### Exercise directions
Your task is to transcribe each record exactly and to omit every image.

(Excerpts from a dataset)
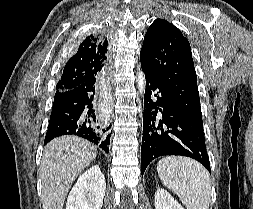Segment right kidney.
I'll return each mask as SVG.
<instances>
[{
    "instance_id": "right-kidney-1",
    "label": "right kidney",
    "mask_w": 253,
    "mask_h": 209,
    "mask_svg": "<svg viewBox=\"0 0 253 209\" xmlns=\"http://www.w3.org/2000/svg\"><path fill=\"white\" fill-rule=\"evenodd\" d=\"M106 182L98 165L85 171L69 193L66 209H101Z\"/></svg>"
}]
</instances>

### Solution to this problem
Segment right kidney.
I'll return each mask as SVG.
<instances>
[{
    "instance_id": "right-kidney-1",
    "label": "right kidney",
    "mask_w": 253,
    "mask_h": 209,
    "mask_svg": "<svg viewBox=\"0 0 253 209\" xmlns=\"http://www.w3.org/2000/svg\"><path fill=\"white\" fill-rule=\"evenodd\" d=\"M106 182L98 165L85 171L69 193L66 209H101Z\"/></svg>"
}]
</instances>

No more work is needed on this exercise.